But in current versions of the cards, the user's name, PIN and the three-digit CVV on the back of the card aren't included in the wirelessly-read information, which the industry has argued means the attack isn't practical. The security industry has known since 2006 that contactless credit cards can be read wirelessly without the owner's knowledge. The attack Paget demonstrated is far from new. This is an embarrassingly simple hack, but it works." "The reader just spits out the number as if I’m the point-of-sales terminal, which is totally stupid. "Whatever encryption or other security there might be, it doesn't matter," she says. The scheme, Paget points out, doesn't involve any hidden bug in the system, but rather the more fundamental problem that any commercially-available RFID reader can read the data from a contactless card as easily as a store's point-of-sale device does.
In a demonstration just before her talk, Paget read a card in my wallet through my back pocket without touching me, successfully obtaining the card's information. (That's the striped panel pictured above.) In one practical version of the scam, Paget says, a fraudster could simply bump up against his victim with that reader in a coat pocket and invisibly scan the RFID signal through material like a leather wallet or cloth pants.
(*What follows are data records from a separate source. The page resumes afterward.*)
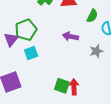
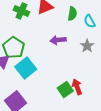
cyan square: (31, 53) -> (26, 68), size x1.5
green square: (62, 86) -> (65, 90), turned -35

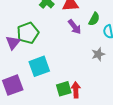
purple arrow: (58, 40) -> (75, 27), moved, turned -140
cyan square: (26, 68) -> (39, 66), moved

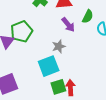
gray star: (98, 54) -> (59, 46), moved
cyan square: (39, 66) -> (49, 66), moved

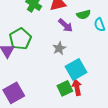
green semicircle: (88, 17) -> (84, 15), turned 56
cyan square: (49, 66) -> (76, 69), moved

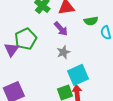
purple arrow: (65, 25) -> (61, 29), moved

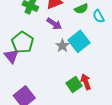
cyan square: (78, 75) -> (79, 41), moved

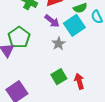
cyan square: (79, 41) -> (74, 25), moved
green square: (74, 84) -> (59, 77), moved

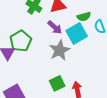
gray star: (59, 44) -> (60, 50), size x1.5

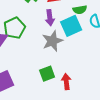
purple arrow: (55, 27) -> (50, 18), turned 35

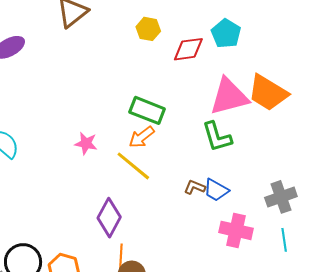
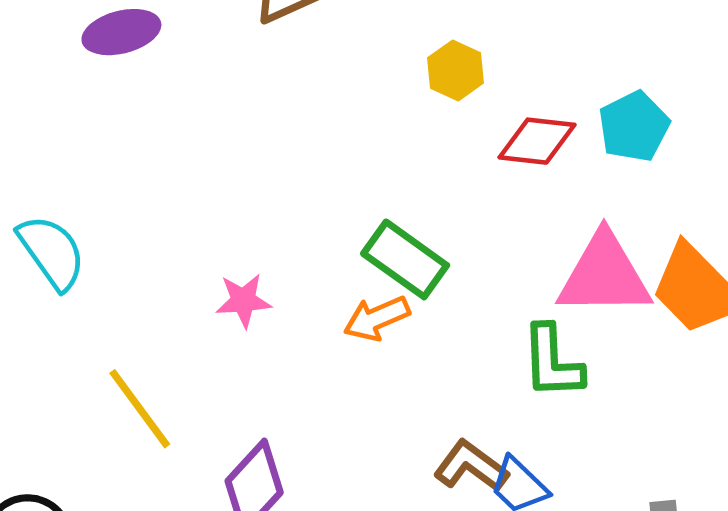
pink star: (86, 143) -> (243, 301), turned -30
yellow line: (133, 166) -> (140, 409), moved
brown L-shape: (195, 187) -> (471, 466), size x1.4

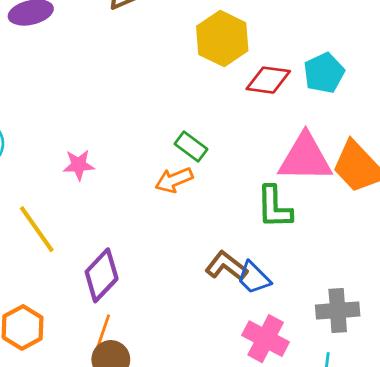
yellow hexagon: (455, 70) -> (222, 39), size x1.6
green rectangle: (405, 259) -> (191, 147), size x0.7
pink star: (243, 301) -> (79, 165), moved

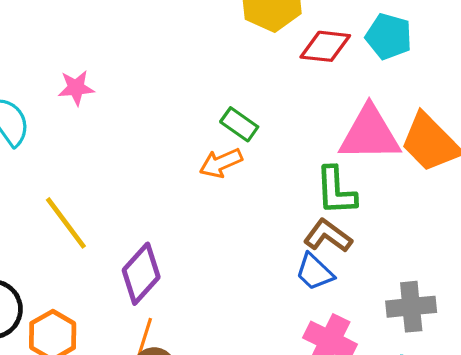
cyan pentagon: (324, 73) -> (389, 36), turned -30
pink star: (79, 165) -> (76, 88), moved
brown L-shape: (226, 266) -> (328, 236), moved

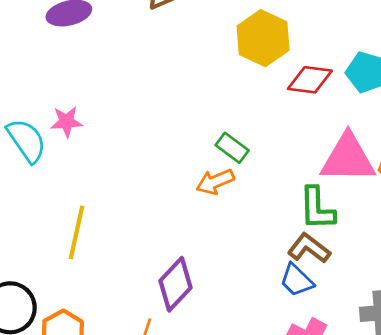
pink star: (76, 88) -> (66, 122), moved
yellow line: (66, 223) -> (76, 232), turned 48
purple diamond: (141, 274) -> (176, 284), moved

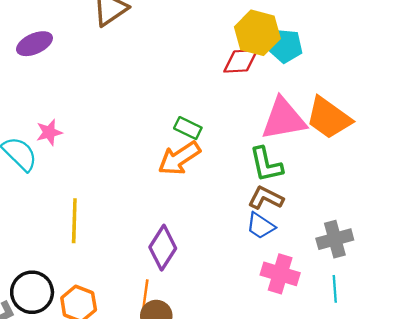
yellow hexagon: (263, 38) -> (257, 33), moved
orange arrow: (215, 182) -> (179, 158), size x1.4

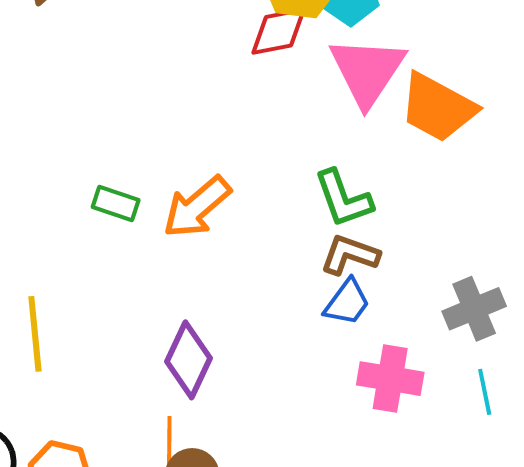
pink triangle: (284, 119) -> (367, 71), moved, turned -39
green rectangle: (188, 128) -> (116, 204), moved
blue trapezoid: (261, 226) -> (347, 302), turned -80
Paget, a well-known security researcher for the consultancy Recursion Ventures who was known as Christopher Paget until a gender change last May, used a simple method for her hack: impersonating a legitimate contactless point-of-sale terminal with her own RFID card reader. According to a show of hands among Shmoocon's audience, dozens of the several hundred conference attendees in the room had contactless cards, and about a quarter of those weren't aware of it until Paget asked them pull out their cards and check for contactless symbols. Visa calls its technology payWave, MasterCard dubs it PayPass, Discover brands it Zip, and American Express calls it ExpressPay.
"You were planning on cancelling that card, weren't you?" she added somewhat sheepishly.Ĭontactless cards are far more common than they might seem: According to the Smart Card Association, about 100 million of the RFID-enabled cards are in circulation. Everyone else can snag one for $29.If anyone still doubted that the trick had worked, Paget accidentally flashed the volunteer's credit card number on a screen in front of an audience of hundreds of hackers and security researchers. It's only available in the US and is being offered to new Shopify point-of-sale merchants for free.
To use Shopify's card reader, you'll have to have nothing older than an iPhone 5 or iPad Gen 3 running iOS 9 or higher or an Android device running version 4.4 at minimum. Today, the reader is available to all Shopify merchants. Shopify unveiled its new reader in April and began taking select pre-orders last month. PayPal and Intuit also have mobile card readers, while Amazon's short-lived version is no more. Shopify's reader is an alternative to the popular version sold by Square, which just introduced a prepaid debit card that lets users tap into their Square Cash while shopping at brick-and-mortar stores.
It connects wirelessly to Android and Apple phones via Bluetooth and at full charge can carry out 400 chip dips and 700 swipe transactions. The reader accepts chip dips or swipes and works with Visa, Mastercard, American Express and Discover. Shopify just released its new card reader that makes it easy for merchants to complete credit or debit card-based sales on the go.